Loot Boxes Aren’t Gambling According to ESRB
Microtransactions and loot boxes seem to be a sensitive matter these days. After the recent appearance of such features in games like Middle-earth: Shadow of War and Star Wars: Battlefront II many started raging about how players shouldn’t have to spend more money on a $60 video game and there was a statement “flying in the air” that loot boxes should be seen as gambling. ESRB (Entertainment Software Rating Board) aka the organization that rates video games depending on how offensive and gory they may be, stated that as they see it loot boxes are not considered gambling.
As an ESRB spokesperson told Kotaku:
ESRB does not consider loot boxes to be gambling. While there’s an element of chance in these mechanics, the player is always guaranteed to receive in-game content (even if the player, unfortunately, receives something they don’t want). We think of it as a similar principle to collectible card games: Sometimes you’ll open a pack and get a brand new holographic card you’ve had your eye on for a while. But other times you’ll end up with a pack of cards you already have.
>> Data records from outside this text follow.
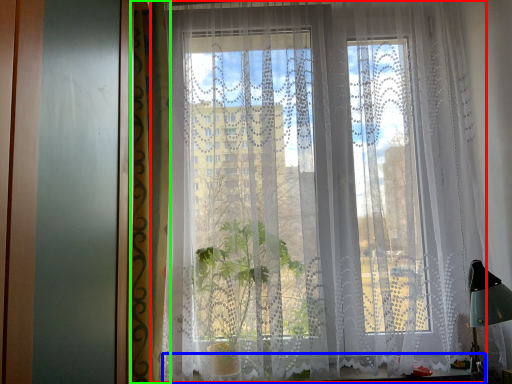 Question: Which object is positioned farthest from curtain (highlighted by a red box)? Select from window sill (highlighted by a blue box) and curtain (highlighted by a green box).

Choices:
 (A) window sill
 (B) curtain

Answer: (A) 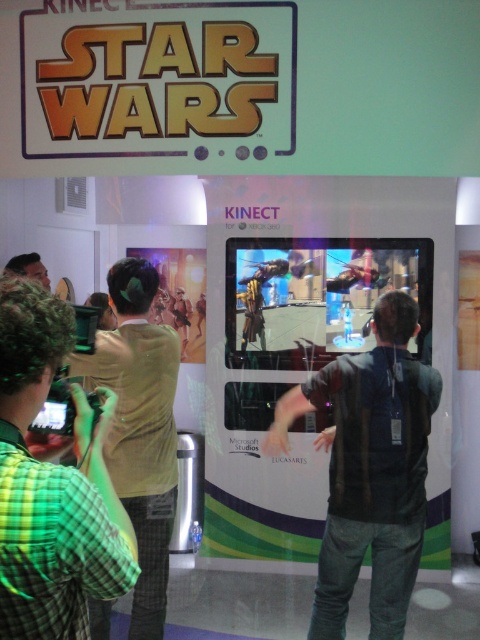 You are at a Star Wars gaming event and see two attendees wearing shirts. One is wearing a green plaid shirt at left and another is wearing a light brown shirt at center. From the perspective of someone facing the screen, which shirt is positioned more to the right?

The green plaid shirt at left is positioned more to the right than the light brown shirt at center.

You are a game developer analyzing the promotional image for a Star Wars Kinect experience. You notice two clothing items on the central screen display. Which clothing item is positioned lower on the screen between the dark gray vest at center and the light brown shirt at center?

The dark gray vest at center is located below the light brown shirt at center, so it is positioned lower on the screen.

You are a game developer designing a promotional poster for the Star Wars Kinect game. You need to ensure that the dark gray vest at center and the light brown shirt at center are both visible. Which object should you scale down to make sure both fit well on the poster?

The dark gray vest at center is larger in size than the light brown shirt at center. To ensure both fit well on the poster, you should scale down the dark gray vest at center since it is the larger of the two. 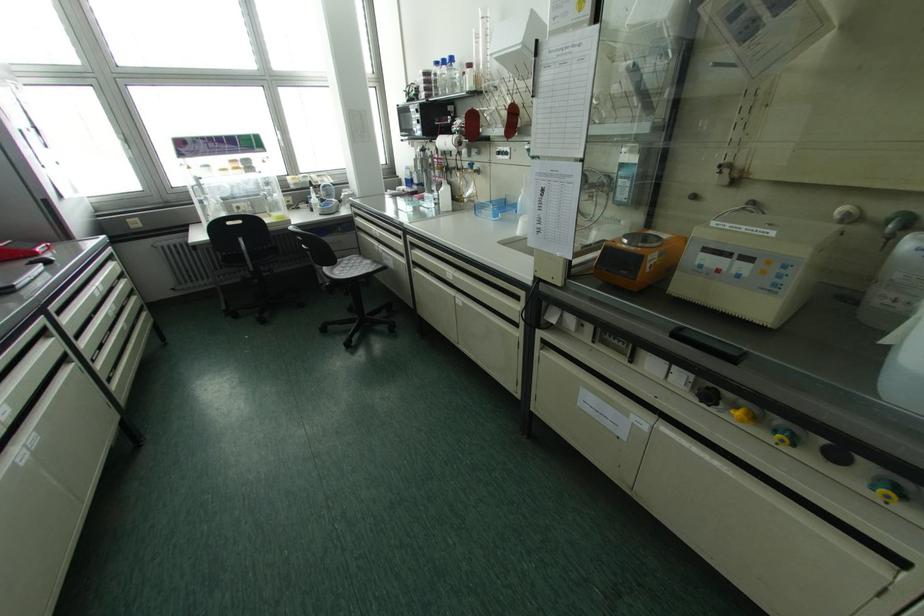 The height and width of the screenshot is (616, 924). Find the location of `yellow control knob`. yellow control knob is located at coordinates (744, 415). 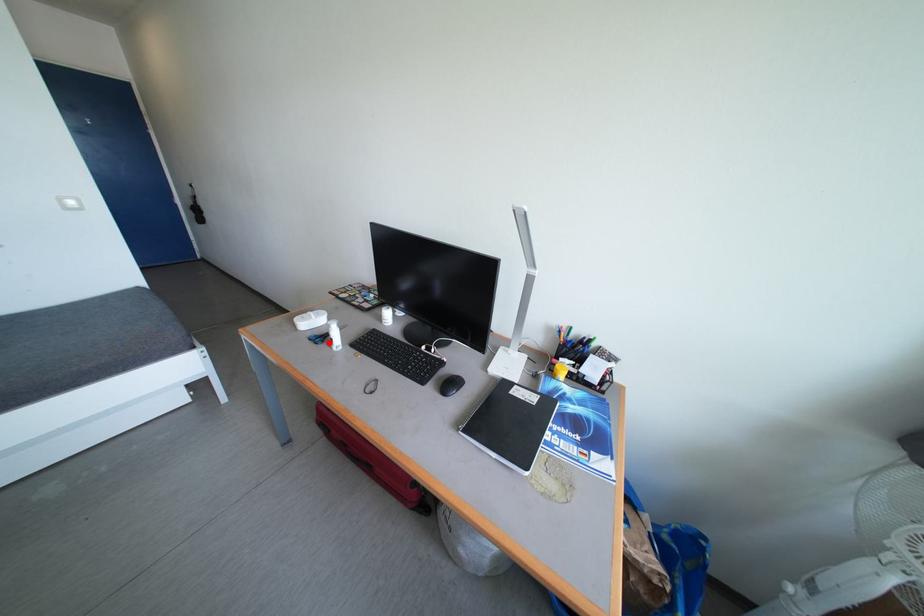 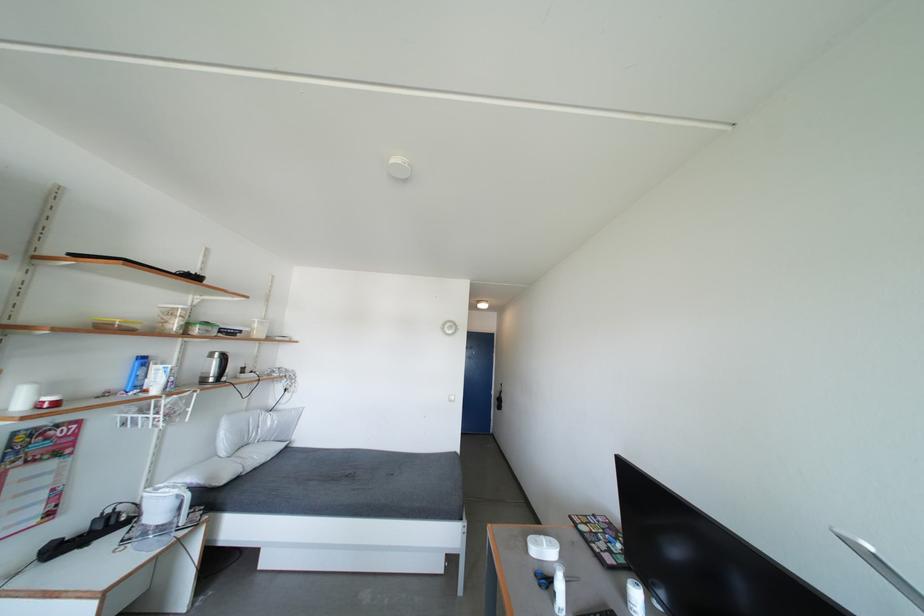 Question: I am providing you with two images of the same scene from different viewpoints. A red point is marked on the first image. Can you still see the location of the red point in image 2?

Choices:
 (A) Yes
 (B) No

Answer: (A) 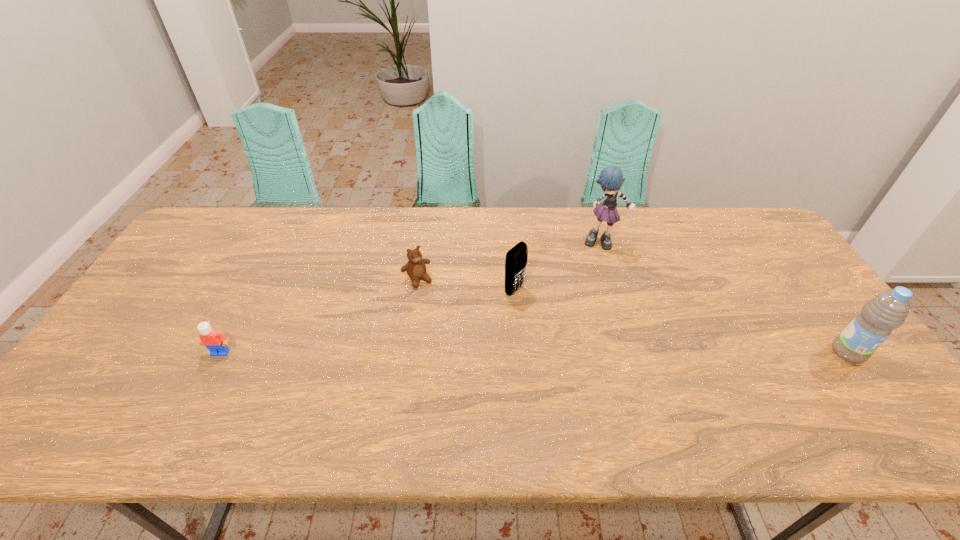 Identify the location of vacant area that lies between the rightmost object and the teddy bear. The width and height of the screenshot is (960, 540). (633, 316).

Where is `free space that is in between the fourth object from right to left and the rightmost object`? The width and height of the screenshot is (960, 540). free space that is in between the fourth object from right to left and the rightmost object is located at coordinates (633, 316).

Apart from the M for Mature, E for Everyone and the Gore, Nudity etc. labels, ESRB also implements gambling categories named Ream and Simulated Gambling. “Real Gambling” is any sort of wagering involving real cash, while “Simulated Gambling” means that the “player can gamble without betting or wagering real cash or currency.”
Over the past few years, loot box systems have been added to almost every major multiplayer title, from Overwatch to League of Legends, to Heroes of the Storm and more recently Destiny 2. Can microtransactions like these really be called gambling?
As it seems TotalBiscuit’s recent video talking about loot boxes and gambling seem to have startled the ESRB and thankfully they stroke back. What do you think? Should loot boxes be considered gambling? Is it such a big deal for players who spend more money to be a little stronger than you?